I have gotten more comments this year that the boxes have been better than ever -always a great thing to hear. It also reminds me as we evolve, we also make improvements along the way. I do know a few things got away from us early in the season (the Hakerai turnips come to mind), but that was a case of scrambling to keep up with the early push and having to make tough decisions to simply not harvest some things. Glenn is trying to work out the logistics of getting some of these less-significant items back in the box for next year. What always amazes me is to consider how crops and seasons average out. Last year’s members will remember there were lots of turnips…they liked it cool and wet, I guess 😉
As always, I love to get feedback, especially if it constructive. Thoughts on how to make the experience even better for you are helpful. And, of course, I love to know if you’ll be signing up next year, so I can have a general idea of space available for new members.

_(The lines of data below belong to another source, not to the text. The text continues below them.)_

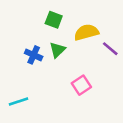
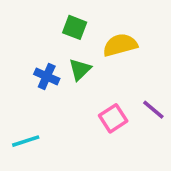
purple line: (110, 49) -> (153, 110), moved

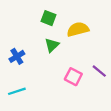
blue cross: (47, 76) -> (17, 56), moved, turned 35
pink square: (113, 118) -> (73, 77), turned -30

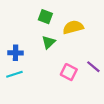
blue cross: (17, 56) -> (16, 53), turned 32
cyan line: (17, 91) -> (14, 74), moved

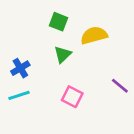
blue cross: (16, 53) -> (20, 68), turned -32
pink square: (69, 72) -> (72, 97), moved

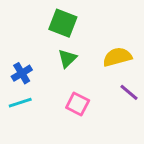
green square: (59, 22) -> (63, 23), size x1.4
yellow semicircle: (94, 35) -> (117, 57), moved

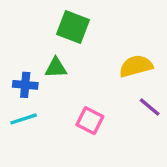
green triangle: (67, 58) -> (56, 68), moved, turned 42
blue cross: (22, 73) -> (25, 85), turned 36

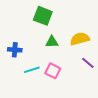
green triangle: (56, 68) -> (52, 42), moved
cyan line: (24, 119) -> (32, 70), moved

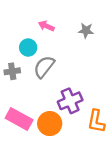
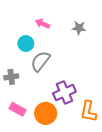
gray cross: (12, 71) -> (11, 77), moved
pink rectangle: (19, 119) -> (17, 109), size x0.7

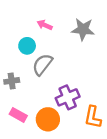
gray star: (79, 28) -> (83, 29), size x1.5

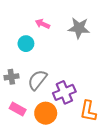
gray semicircle: (42, 64) -> (37, 80), moved

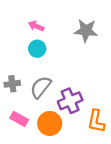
pink arrow: (43, 24) -> (36, 26), moved
cyan circle: (26, 44) -> (37, 49), moved

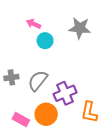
cyan circle: (37, 49) -> (45, 41), moved
pink rectangle: (19, 119) -> (21, 120), moved

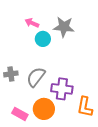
gray star: (80, 28) -> (64, 27), moved
purple cross: (65, 93) -> (62, 89), turned 30

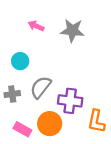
cyan circle: (43, 39) -> (20, 61), moved
gray cross: (11, 74) -> (12, 94), moved

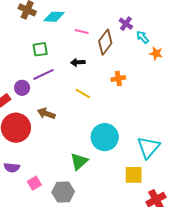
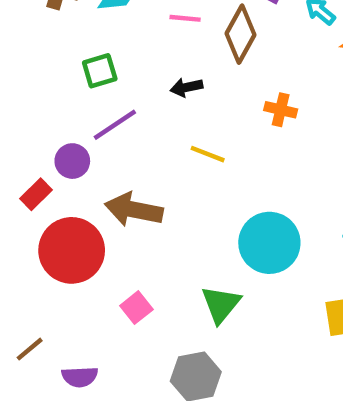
orange cross: (118, 78) -> (281, 110), turned 32
brown arrow: (46, 113) -> (134, 210), size x1.4
purple semicircle: (12, 168) -> (80, 377), moved
pink square: (34, 183) -> (136, 308), moved

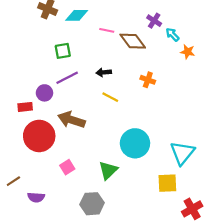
brown diamond: (240, 34) -> (133, 41), turned -72
black arrow: (186, 87) -> (104, 72), moved
red rectangle: (36, 194) -> (25, 107), turned 32

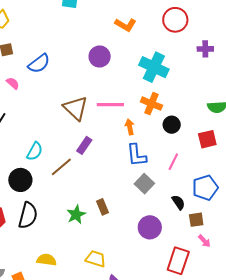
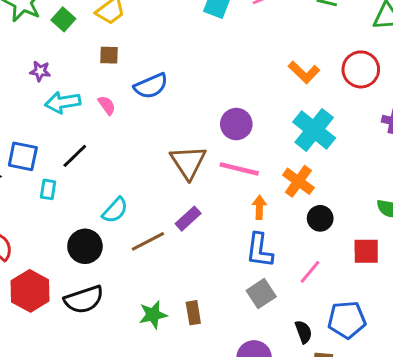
orange L-shape: (126, 25) -> (304, 72), moved
purple circle: (100, 56) -> (236, 124), moved
black semicircle: (28, 215) -> (84, 300), turned 44

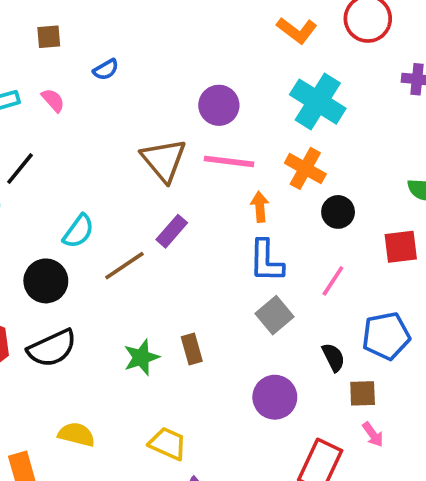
blue semicircle: (151, 86) -> (106, 70), size x0.6

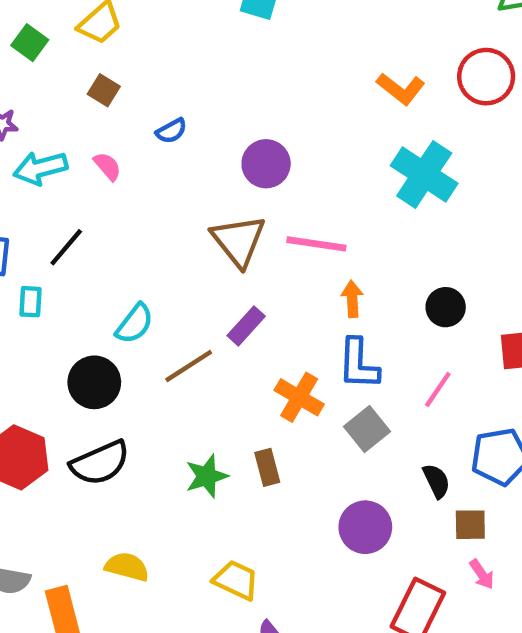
brown square: (49, 37) -> (104, 90), turned 35
purple circle: (219, 105) -> (266, 164), moved
orange cross: (305, 168) -> (299, 397), moved

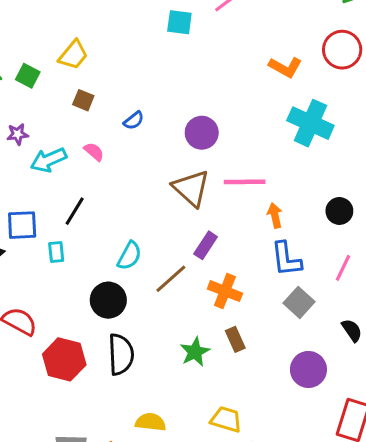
orange cross: (299, 397) -> (225, 291), moved
black semicircle: (100, 463) -> (121, 354), turned -60

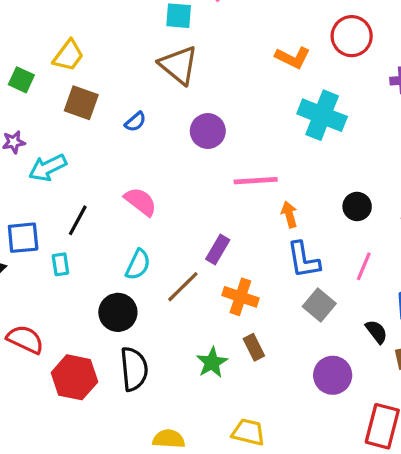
brown square: (83, 100) -> (81, 103), size x1.5
pink semicircle: (94, 152) -> (141, 202), moved, size x1.5
brown triangle: (191, 188) -> (179, 65), moved

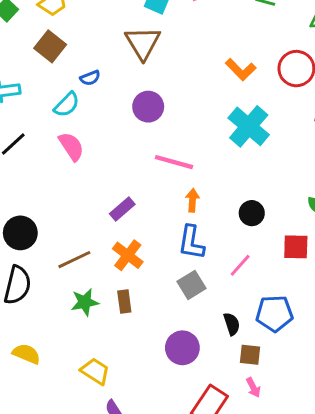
cyan semicircle: (138, 265) -> (67, 105), moved
brown line: (183, 287) -> (74, 260), moved

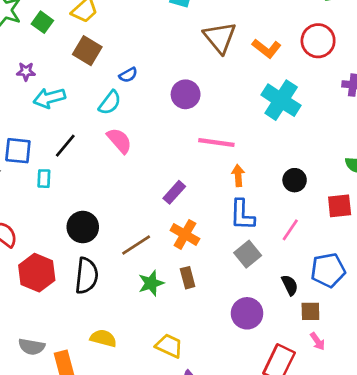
brown triangle: (143, 43) -> (220, 37), moved

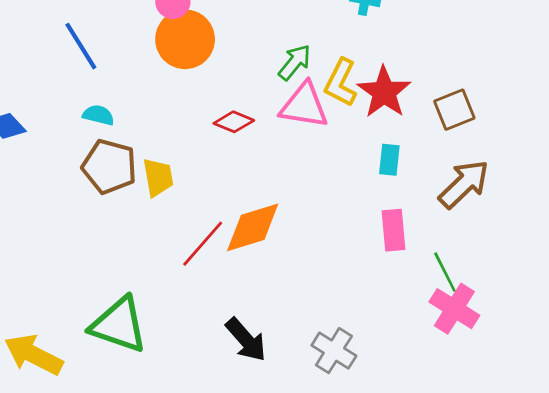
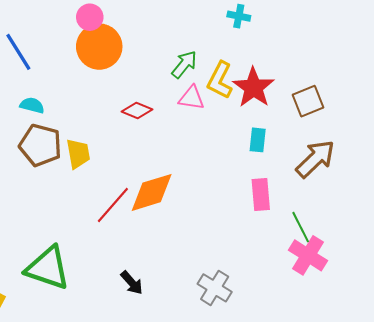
pink triangle: (304, 106) -> (192, 98), size x0.7
black arrow: (246, 340) -> (132, 283), moved, size x0.7

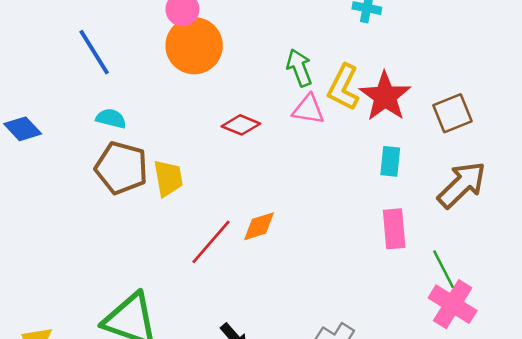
green arrow: (184, 64) -> (299, 68), turned -60
orange diamond: (152, 192) -> (259, 226), size x0.6

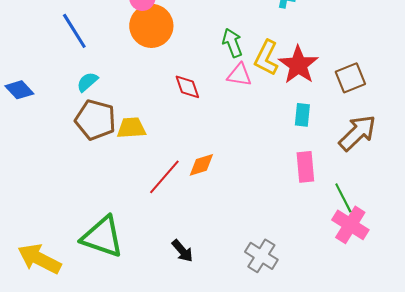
cyan semicircle: (111, 118) -> (87, 82), turned -55
red diamond: (241, 125) -> (187, 87), turned 48
yellow trapezoid: (168, 178) -> (131, 128), turned -84

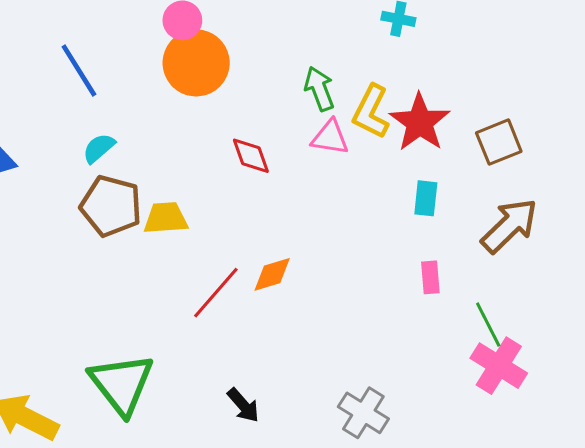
pink rectangle: (305, 167) -> (430, 277), size x0.7
green triangle: (102, 237) -> (122, 384), turned 33

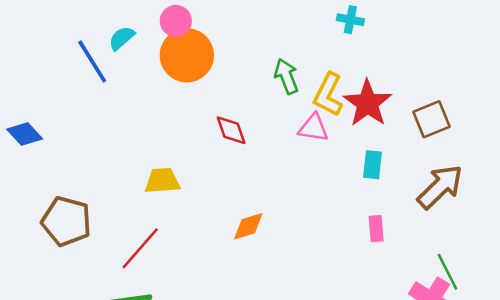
pink triangle: (330, 137) -> (313, 128), moved
cyan semicircle: (99, 148) -> (122, 38), moved
brown pentagon: (111, 206) -> (66, 221), moved
red line: (216, 293) -> (140, 248), moved
green line: (488, 325) -> (447, 272), moved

Enjoy the winter squash and other fall goodies. Remember that the squashes will keep for a LONG time in a cool, dry place. If any of them start to show a spoil spot, cook it up and freeze. If you get carrots or beets, separate the tops from the bottoms right away and the roots will keep in your fridge for weeks. The apples will keep in the fridge for a good long while, as well. Enjoy.
For those of you signed up with Curt will have the first winter CSA pickup in JP on October 30, Lunenburg October 31. The next pickups are November 20 & 21, and December 18 & 19. Expect larger quantities of storable items like winter squash, cabbages, potatoes, onions, carrots, apples, etc and some others you will have to use more quickly, like greens, lettuces, arugula.
Some of our Jamaican family will return home in a soon to their families and by the end of the month, there may be two or so men remaining. We hate to see them go, but there is a lovely peace waking in the morning without responsibilities to employees, as well as the quiet that takes over the farm when it is just us. Glenn will be putting the rest of the wood away that heats us all winter. There’s still loads to clean up from the ice storm two years ago, so no shortage of wood!
I am fiddling with the online store this week and should have the new system up and running in a week or so. The new setup will allow everyone to sign up online, with the option of mailing a check, doing an electronic check or using a credit card. I am hoping if everyone signs up this way, my database will be MUCH BETTER to manage and allow everything to run much smoother for everyone. You can sign up anytime (after the new system is in place) for next season, and I will update you in the late winter about when space is getting limited. Please try not to wait until late spring to sign up, as I had to turn away so many last year, and that makes me feel badly. You’ll hear from me monthly via email newsletters. If you do not, please email me to remedy the situation. Or just click on the newsletter link on my emails.
Subscribe to the Stillman’s newsletter I’ll keep you posted about what’s happening on the farm and signing up for next season. As always, feel free to drop me a line if you feel like you were dropped from the list or just to touch base.
From all of us at Stillman’s, we are honored and blessed to grow food for you and thank you for being part of our family. We sincerely hope you have all eaten well this summer and wish you happy produce shopping this winter.